Everest Changes - What the Press doesn't understand.

There has recently been a lot of new stories about changes to Nepal's rules concerning climbing Everest. I'm here to tell you that (unsuprisingly) the press doesn't know what they're talking about. First lets look at cost:
Nepal Slashes Everest Fees - screams the headline from one "respectable" magazine (shame on you - National Geographic). They say that the cost of climbing Everest has been reduced from $25,000 per person to $11,000 per person and they expect the numbers of climbers to increase and crowding/dramatic news stories to increase with it. In reality this change is a price increase. Let me explain: under the old system it was $25000 for a one person permit, but no one ever used this. Instead companies would share permits. You could buy a $70,000 group permit that was good for 7 people. So if I had 5 climbers on my expedition I would sell the other two spots on my permit to solo climbers for $10,000 each. So everyone paid $10,00 for their permit. By scratching the $25K fee and making everyone pay $11k, Nepal has just earned themselves another $1,000 per climber or about $450,000 for the season.
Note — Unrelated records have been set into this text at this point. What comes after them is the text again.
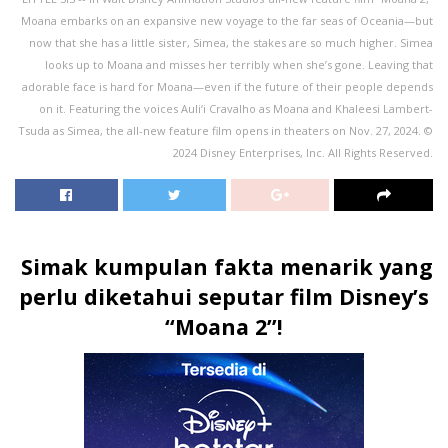
Moana embarks on an expansive new voyage to the far seas of Oceania—but
now that she has a little sister, Simea, the stakes are so much higher. Simea
looks up to Moana and misses her terribly when she’s gone. Leaving that
adorable face is hard for Moana—even if the future of their people depends
on it. Featuring the voices Auli‘i Cravalho as Moana and Khaleesi Lambert-
Tsuda as Simea, the all-new feature film opens in theaters on Nov. 27, 2024. ©
2024 Disney Enterprises, Inc. All Rights Reserved.
Simak kumpulan fakta menarik yang
perlu diketahui seputar film Disney’s
“Moana 2”!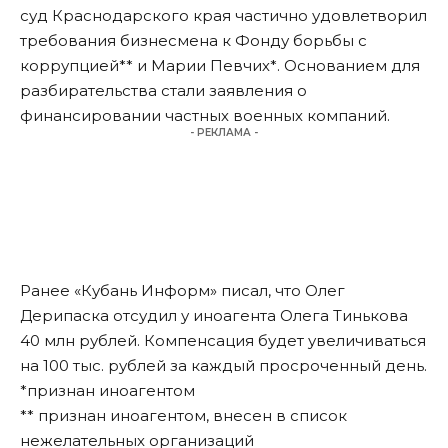
суд Краснодарского края частично удовлетворил
требования бизнесмена к Фонду борьбы с
коррупцией** и Марии Певчих*. Основанием для
разбирательства стали заявления о
финансировании частных военных компаний.
- РЕКЛАМА -
Ранее «Кубань Информ» писал, что Олег
Дерипаска
отсудил
у иноагента Олега Тинькова
40 млн рублей. Компенсация будет увеличиваться
на 100 тыс. рублей за каждый просроченный день.
*признан иноагентом
** признан иноагентом, внесен в список
нежелательных организаций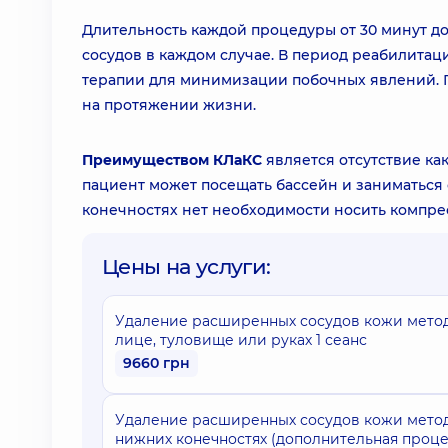
Длительность каждой процедуры от 30 минут до
сосудов в каждом случае. В период реабилитац
терапии для минимизации побочных явлений. 
на протяжении жизни.
Преимуществом КЛаКС
является отсутствие к
пациент может посещать бассейн и заниматься
конечностях нет необходимости носить компре
Цены на услуги:
Удаление расширенных сосудов кожи методо
лице, туловище или руках 1 сеанс
9660 грн
Удаление расширенных сосудов кожи методо
нижних конечностях (дополнительная проце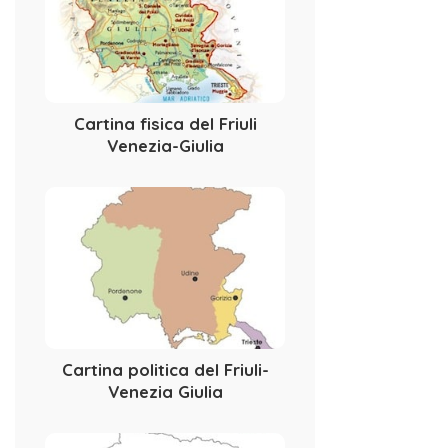
Cartina fisica del Friuli
Venezia-Giulia
Cartina politica del Friuli-
Venezia Giulia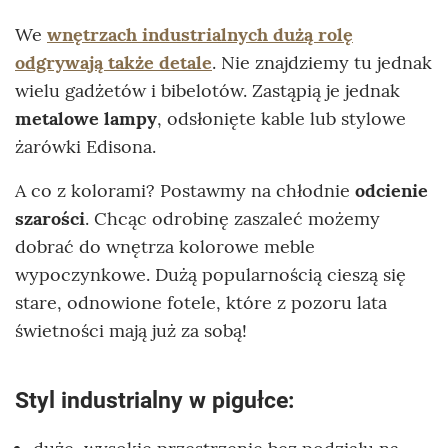
We
wnętrzach industrialnych dużą rolę
odgrywają także detale
. Nie znajdziemy tu jednak
wielu gadżetów i bibelotów. Zastąpią je jednak
metalowe lampy
, odsłonięte kable lub stylowe
żarówki Edisona.
A co z kolorami? Postawmy na chłodnie
odcienie
szarości
. Chcąc odrobinę zaszaleć możemy
dobrać do wnętrza kolorowe meble
wypoczynkowe. Dużą popularnością cieszą się
stare, odnowione fotele, które z pozoru lata
świetności mają już za sobą!
Styl industrialny w pigułce: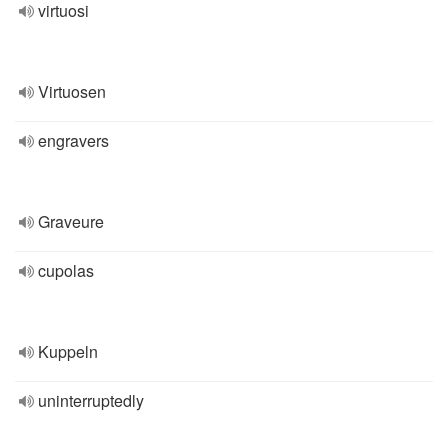
virtuosi
Virtuosen
engravers
Graveure
cupolas
Kuppeln
uninterruptedly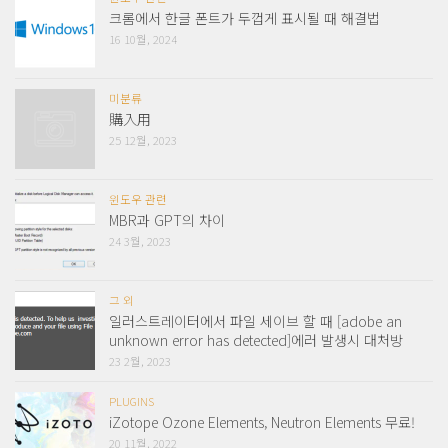
크롬에서 한글 폰트가 두껍게 표시될 때 해결법
16 10월, 2024
미분류
購入用
25 12월, 2023
윈도우 관련
MBR과 GPT의 차이
24 3월, 2023
그 외
일러스트레이터에서 파일 세이브 할 때 [adobe an
unknown error has detected]에러 발생시 대처방
23 2월, 2023
PLUGINS
iZotope Ozone Elements, Neutron Elements 무료!
20 11월, 2022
Now lets talk about rubbish. The press loves to write garish stories about how much rubbish is on Everest, that the mountain is really just a big pile of garbage. This is just not true. There are a few areas on the mountain that are dirty; camp 2 and the South Col are probably the worst, but climbers have been generally good about helping to clean up Everest for 20+ years and they've had an effect.  Most of the rubbish at C2 is from expeditions past. Its stuck in the ice and every year lots of it is revealed. I found an oxygen bottle from a 1975 expedition there a few years ago. A lot of the rubbish at basecamp is equally old, sometimes in the form of bodies that were dumped in crevasses many years ago and are now melting out. The South Col has shredded tent pieces and lots of empty cooking gas containers, but there are no oxygen bottles strewn around - there's been a bounty on those for years. Now nepal has a new rule that all climbers will be required to bring down 8kg from above EBC. This sounds like a good idea and the majority of climbers will help out and try to do this, but if Nepal thinks this will solve the problem - whatever that is - they are mistaken. Teams can just divide up the rubbish they create at C2 and give it to climbers to bring down instead of Sherpas. There will be as much fudging on this rule as there already is on the garbage deposit rules. The truth is that Everest with 600 climbers per year is cleaner than it was twenty years ago with 100 climbers. The problem of rubbish is not solved (human waste is the next challenge), but asking climbers to bring down 8kg is not going to fix it.
So Everest is actually more erxpensive and a mountain that is cleaner than some would have you believe, is now more highly regulated to achieve very little.